早期治療(第一段階の治療)は、乳歯列期および混合歯列期の治療でその目的は、顎の成長・発育を妨げている原因を早期に取り除くことにより、正常な発育に導いてあげること、例えばこどもの頃の悪習慣によって異常な方向に変形してしまった形態を正常な方向に導くことです。そして、本格治療(第二段階治療)を容易な治療へと誘導するためのものです。

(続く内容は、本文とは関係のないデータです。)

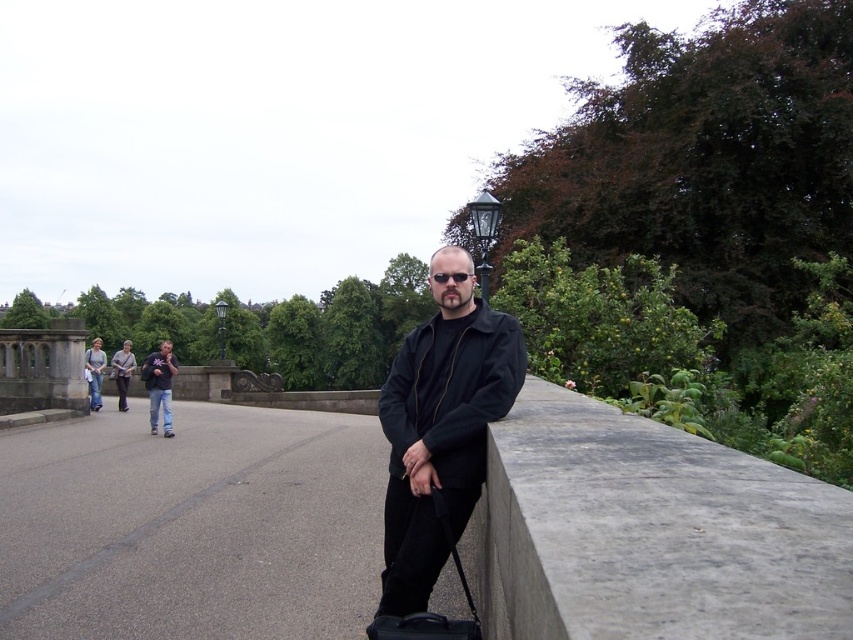 Question: Which of the following is the closest to the observer?

Choices:
 (A) dark gray jacket at center
 (B) black matte jacket at center
 (C) gray concrete ledge at right
 (D) dark blue jeans at left

Answer: (C)

Question: Does black matte jacket at center appear over dark gray jacket at center?

Choices:
 (A) yes
 (B) no

Answer: (A)

Question: Does gray concrete ledge at right have a greater width compared to dark blue jeans at left?

Choices:
 (A) yes
 (B) no

Answer: (B)

Question: Can you confirm if black matte jacket at center is positioned to the right of dark gray jacket at center?

Choices:
 (A) yes
 (B) no

Answer: (A)

Question: Estimate the real-world distances between objects in this image. Which object is farther from the dark blue jeans at left?

Choices:
 (A) gray concrete ledge at right
 (B) black matte jacket at center
 (C) dark gray jacket at center

Answer: (B)

Question: Among these objects, which one is farthest from the camera?

Choices:
 (A) dark blue jeans at left
 (B) dark gray jacket at center
 (C) black matte jacket at center

Answer: (B)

「矯正治療を早くにはじめたほうが、抜歯の可能性が低くなる、と聞いたのですが……」とよく相談されますが、一概に正しいとはいえません。永久歯の生え具合や顎の成長度合いなどによって、治療の開始時期は異なるのです。
早期治療の適応症は?
1. 部分的な治療だけで改善すると思われる症例
2. 本格治療まで放置することによって悪化するだろうと思われる症例
3. 機能的に問題がある症例(悪習慣や舌癖など)
4. 本格治療だけでは改善不能な症例
5. 上顎と下顎に骨格的なズレがある症例
6. 狭くなっている歯列弓をわずかに側方拡大する症例

乱れた歯並びを放っておくとさまざまな影響を及ぼします。見た目のコンプレックスによって精神的な負担になるばかりではなく、さまざまなリスクを負うことにもなるのです。
- 虫歯や歯周病のリスクが高まる
- 発音障害を起こすことがある
- 消化不良を起こすことがある
- 歯が折れる、欠けるなどのリスクが高まる
- 唇や舌などの軟組織を傷付けやすい
- 顎の成長に影響を及ぼす
- 異常な嚥下行動やさらなる不正咬合を引き起こす
- 舌癖などの悪い癖がさらに口腔内の機能を悪化させる
歯並びや咬み合わせが悪いと、ずっと心理的な悪影響を引きずること、虫歯や歯周病、顎関節症へのリスクを高め続けることになってしまいます。しっかり噛める歯、虫歯や歯周病になりにくい歯を目指すため、矯正治療をご検討ください。